**Input data**
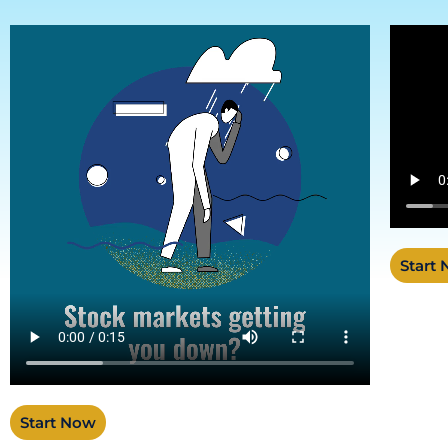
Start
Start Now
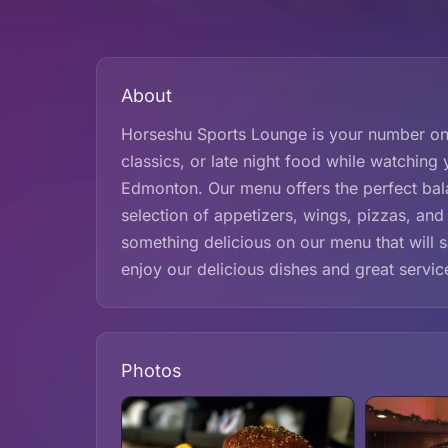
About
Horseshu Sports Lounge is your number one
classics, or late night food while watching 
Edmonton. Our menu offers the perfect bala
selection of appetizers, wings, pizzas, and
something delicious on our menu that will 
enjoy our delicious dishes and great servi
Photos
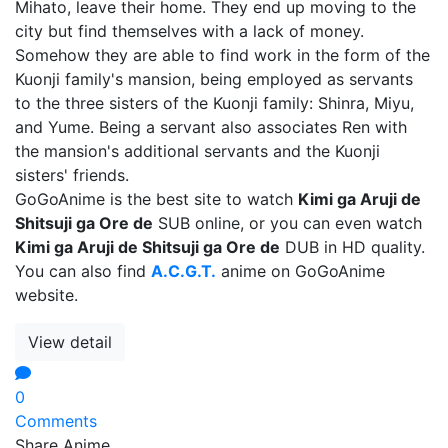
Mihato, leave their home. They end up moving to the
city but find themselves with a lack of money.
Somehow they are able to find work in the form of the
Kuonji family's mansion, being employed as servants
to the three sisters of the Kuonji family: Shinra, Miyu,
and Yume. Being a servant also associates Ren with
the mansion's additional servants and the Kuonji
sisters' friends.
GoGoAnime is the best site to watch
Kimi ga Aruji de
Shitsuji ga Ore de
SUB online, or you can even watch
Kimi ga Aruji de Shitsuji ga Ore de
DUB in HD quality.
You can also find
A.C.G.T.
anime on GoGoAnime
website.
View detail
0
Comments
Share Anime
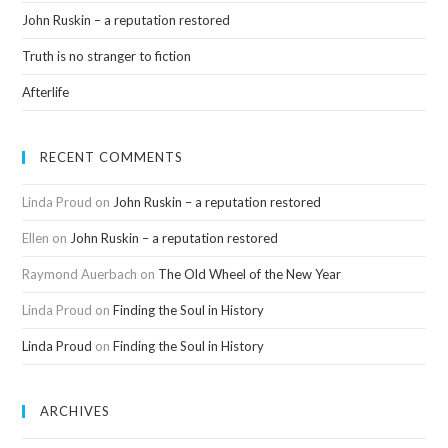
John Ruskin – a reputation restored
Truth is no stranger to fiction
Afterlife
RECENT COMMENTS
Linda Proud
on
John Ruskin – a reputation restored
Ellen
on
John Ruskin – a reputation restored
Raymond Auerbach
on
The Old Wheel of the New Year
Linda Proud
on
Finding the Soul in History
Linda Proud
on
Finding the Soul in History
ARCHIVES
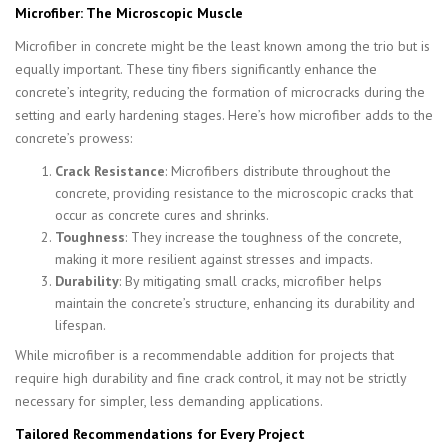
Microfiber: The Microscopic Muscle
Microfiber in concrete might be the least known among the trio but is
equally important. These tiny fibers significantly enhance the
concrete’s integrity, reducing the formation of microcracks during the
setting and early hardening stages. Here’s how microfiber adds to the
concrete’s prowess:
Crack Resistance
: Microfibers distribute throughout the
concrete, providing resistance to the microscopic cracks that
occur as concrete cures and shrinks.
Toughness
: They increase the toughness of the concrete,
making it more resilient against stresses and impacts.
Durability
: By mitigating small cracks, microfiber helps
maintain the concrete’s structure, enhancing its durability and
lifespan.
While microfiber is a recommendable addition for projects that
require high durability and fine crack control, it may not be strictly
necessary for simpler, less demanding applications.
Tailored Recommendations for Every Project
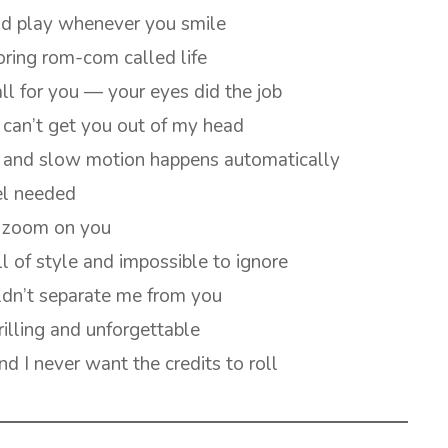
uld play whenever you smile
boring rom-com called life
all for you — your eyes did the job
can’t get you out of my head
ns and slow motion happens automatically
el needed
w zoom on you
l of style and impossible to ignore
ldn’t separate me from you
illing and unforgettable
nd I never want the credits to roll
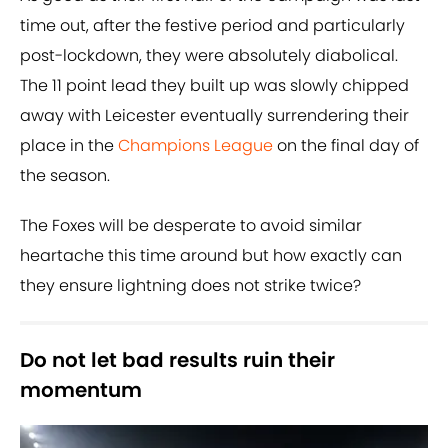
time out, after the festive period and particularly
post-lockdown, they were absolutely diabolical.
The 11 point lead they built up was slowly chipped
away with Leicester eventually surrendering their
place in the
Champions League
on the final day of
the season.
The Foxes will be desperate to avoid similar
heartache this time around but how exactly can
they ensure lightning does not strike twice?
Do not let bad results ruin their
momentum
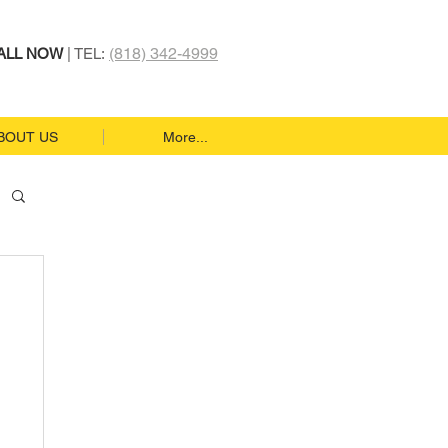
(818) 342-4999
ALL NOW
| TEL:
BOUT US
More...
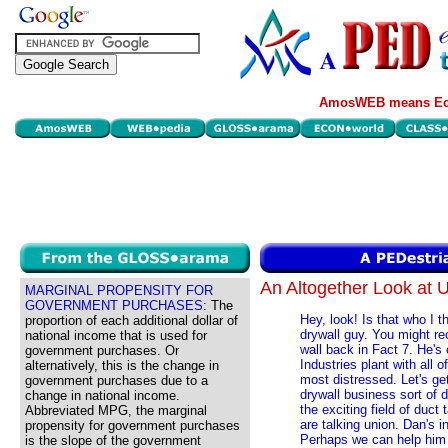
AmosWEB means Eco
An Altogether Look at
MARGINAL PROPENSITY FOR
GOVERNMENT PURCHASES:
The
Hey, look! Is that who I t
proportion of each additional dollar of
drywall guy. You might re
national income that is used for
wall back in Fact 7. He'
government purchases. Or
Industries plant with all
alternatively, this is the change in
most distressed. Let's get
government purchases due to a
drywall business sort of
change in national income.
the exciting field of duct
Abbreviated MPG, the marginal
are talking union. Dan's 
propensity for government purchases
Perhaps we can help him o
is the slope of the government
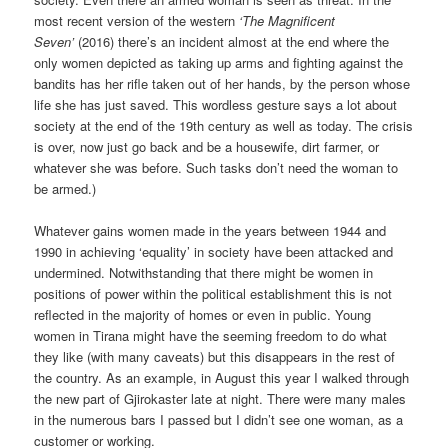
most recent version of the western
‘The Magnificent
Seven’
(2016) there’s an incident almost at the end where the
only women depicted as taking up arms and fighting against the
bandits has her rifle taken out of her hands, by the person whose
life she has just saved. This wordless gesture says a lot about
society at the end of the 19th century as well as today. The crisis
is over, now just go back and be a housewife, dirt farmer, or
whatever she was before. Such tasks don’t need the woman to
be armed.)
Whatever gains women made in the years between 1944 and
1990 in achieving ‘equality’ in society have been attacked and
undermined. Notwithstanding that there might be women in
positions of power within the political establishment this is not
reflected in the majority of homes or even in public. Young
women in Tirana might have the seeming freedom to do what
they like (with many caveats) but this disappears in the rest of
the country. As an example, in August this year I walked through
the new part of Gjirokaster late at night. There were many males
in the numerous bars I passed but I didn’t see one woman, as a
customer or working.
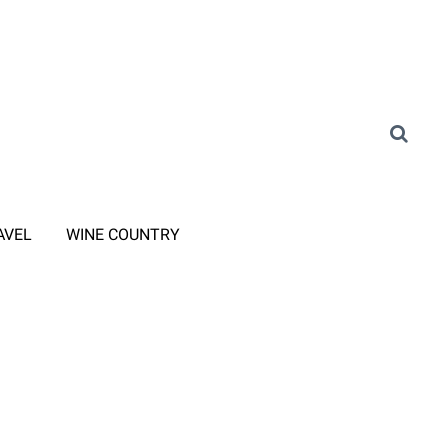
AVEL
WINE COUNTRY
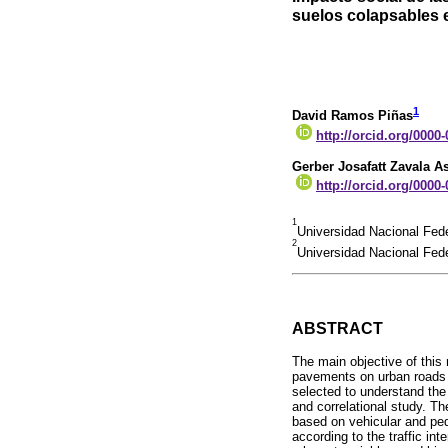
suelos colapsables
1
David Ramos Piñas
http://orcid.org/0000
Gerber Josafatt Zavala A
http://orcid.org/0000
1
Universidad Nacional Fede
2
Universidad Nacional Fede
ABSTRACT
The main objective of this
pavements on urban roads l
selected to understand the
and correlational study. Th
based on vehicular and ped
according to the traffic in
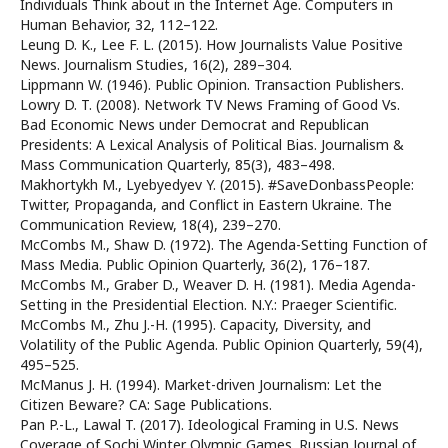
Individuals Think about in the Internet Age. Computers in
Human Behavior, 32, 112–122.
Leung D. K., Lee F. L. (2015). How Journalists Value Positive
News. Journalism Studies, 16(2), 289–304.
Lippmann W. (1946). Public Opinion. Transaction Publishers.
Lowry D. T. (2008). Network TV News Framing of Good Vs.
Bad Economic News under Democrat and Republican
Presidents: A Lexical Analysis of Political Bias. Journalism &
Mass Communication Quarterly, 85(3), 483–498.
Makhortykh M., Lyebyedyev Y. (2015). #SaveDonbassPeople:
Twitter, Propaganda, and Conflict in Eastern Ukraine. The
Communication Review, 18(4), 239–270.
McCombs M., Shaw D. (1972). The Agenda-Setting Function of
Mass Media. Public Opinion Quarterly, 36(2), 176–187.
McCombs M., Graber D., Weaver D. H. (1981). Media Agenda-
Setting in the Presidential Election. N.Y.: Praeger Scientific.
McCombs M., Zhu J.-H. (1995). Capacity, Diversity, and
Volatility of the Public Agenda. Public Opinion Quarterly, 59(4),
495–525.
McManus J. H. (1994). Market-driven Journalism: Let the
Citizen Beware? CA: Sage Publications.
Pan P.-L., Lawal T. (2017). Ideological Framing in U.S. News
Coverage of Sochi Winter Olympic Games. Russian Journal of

**Brief**
Count every line in the data that contains the word "time", then give that count and nothing else.

**Solution to the exercise**
2